Re: Question 14 LLoyd's algorithm  empty clusters
I generated a new random center when a center has no nearby points. The algo could still converge.

Re: Question 14 LLoyd's algorithm  empty clusters
Quote:

Re: Question 14 LLoyd's algorithm  empty clusters
I'm starting Lloyd's algorithm over anytime it comes up with fewer clusters than desired, so that each iteration I'm using the full number. Thanks to this original post I realized that this is an issue. Usually Lloyd's algorithm comes up with the correct number of clusters, but occasionally something weird happens. The larger the value of K (# desired clusters), the more frequently one ends up with less than the requisite number. I was very surprised to see rare cases where only one cluster remained (Perhaps I SHOULD be surprised, as all I've noticed is a bug in my code!).
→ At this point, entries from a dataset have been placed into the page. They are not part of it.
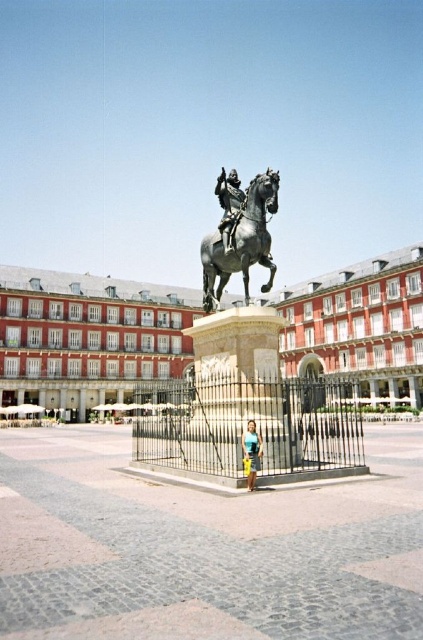 Question: Which of the following is the farthest from the observer?

Choices:
 (A) bronze/golden horse at center
 (B) blue denim shorts at center

Answer: (A)

Question: Among these points, which one is nearest to the camera?

Choices:
 (A) (406, 362)
 (B) (255, 445)

Answer: (B)

Question: Where is red brick building at center located in relation to polished bronze statue at center in the image?

Choices:
 (A) right
 (B) left

Answer: (B)

Question: In this image, where is red brick building at center located relative to polished bronze statue at center?

Choices:
 (A) right
 (B) left

Answer: (B)

Question: Does red brick building at center appear over blue denim shorts at center?

Choices:
 (A) no
 (B) yes

Answer: (B)

Question: Which object is positioned closest to the bronze/golden horse at center?

Choices:
 (A) red brick building at center
 (B) polished bronze statue at center

Answer: (B) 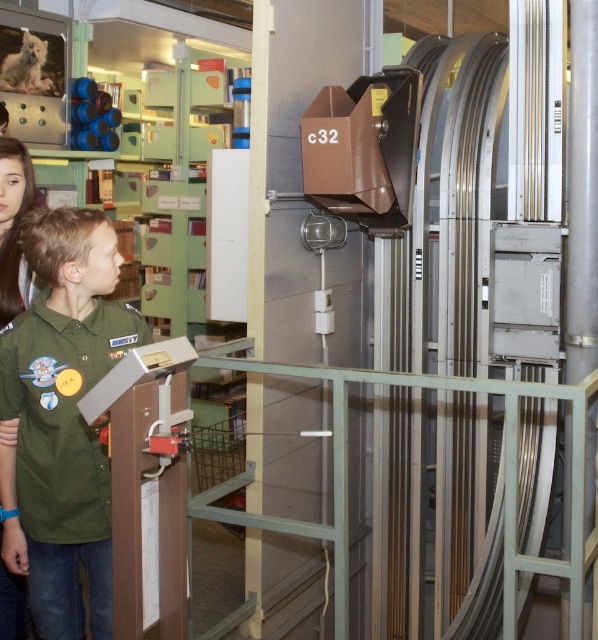 You are a security guard in the museum and need to ensure there is enough space between visitors for safety. The safety regulation requires a minimum of 60 centimeters between visitors. Are the green matte shirt at left and matte green shirt at left complying with the safety distance?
Anyone else see Lloyd's algorithm occasionally (rarely) coming up with only one region?
Thanks Mark, for asking the question. Also thanks to our illustrious professor! :) 
Re: Question 14 LLoyd's algorithm  empty clusters
I haven't had any problem since I used the approach of updating the mean of a cluster to a random point if the cluster was empty. And to my surprise once I figured out the parameters the scilearn python package has a routine which implements lloyds algorithm and it agreed with my own coding once I set equivalent parameters and seeds.

Re: Question 14 LLoyd's algorithm  empty clusters
It's fuzzy to me right now, but it looks like when I had no points in a cluster, its center snapped to the origin! Oops. I'm not sure this happened enough to harm my score, though.
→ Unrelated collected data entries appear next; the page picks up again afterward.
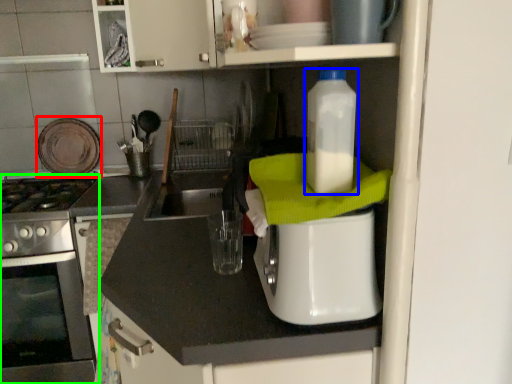 Question: Based on their relative distances, which object is nearer to appliance (highlighted by a red box)? Choose from bottle (highlighted by a blue box) and home appliance (highlighted by a green box).

Choices:
 (A) bottle
 (B) home appliance

Answer: (B) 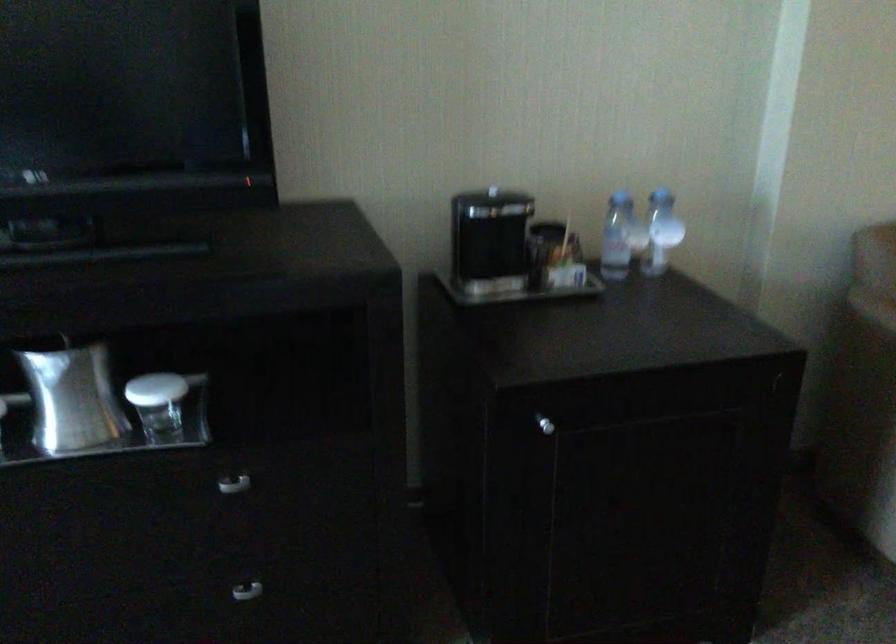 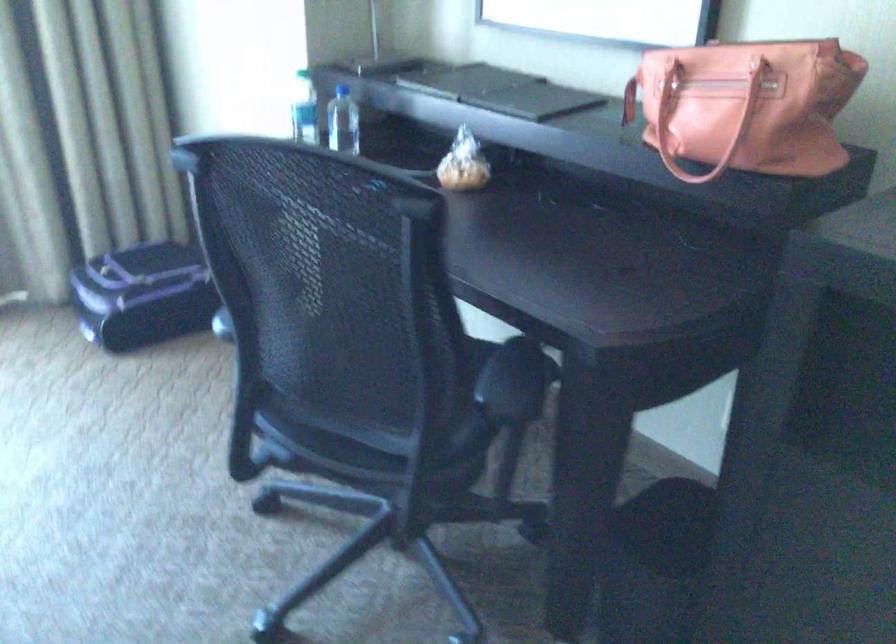 Question: How did the camera likely rotate?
Re: Question 14 LLoyd's algorithm  empty clusters
Quote:
a) Leave points with 0 nearby events alone, and use them as cluster centers. b) When there was a point with 0 nearby events, restart from new initial centers. c) Do 40 random initializations of Lloyd's algorithm and pick the one with the lowest minimum. That always (10000 trials) turned out to have no unoccupied cluster centers. For K=12 method c) was best at preventing regular RBF from being worse than SVM (problem 16), and for K=9 b) gave a somewhat higher probability of E_in =0 for regular RBF (problem 19). But the three methods were so close together in results that they all gave the same best choice among the multiple choices for problems 1519. 
Re: Question 14 LLoyd's algorithm  empty clusters
Quote:
I already ran 20 or more times the simulation, where each one has 1000 runs, for K=9, K=12, various gamma, etc. I only saw 1 abort due to an "isolated" center. So, I think that this is not an issue in statistical terms. Hope I don't have bugs in the implementation... Regarding your observation dudefromdayton, perhaps you reset your cluster centers to zero before Lloyd's algorithm, and somehow it (or they) stays zero if no X points are near it.:clueless: 
Re: Question 14 LLoyd's algorithm  empty clusters
Quote:

All times are GMT 7. The time now is 07:30 AM. 
Powered by vBulletin® Version 3.8.3
Copyright ©2000  2020, Jelsoft Enterprises Ltd.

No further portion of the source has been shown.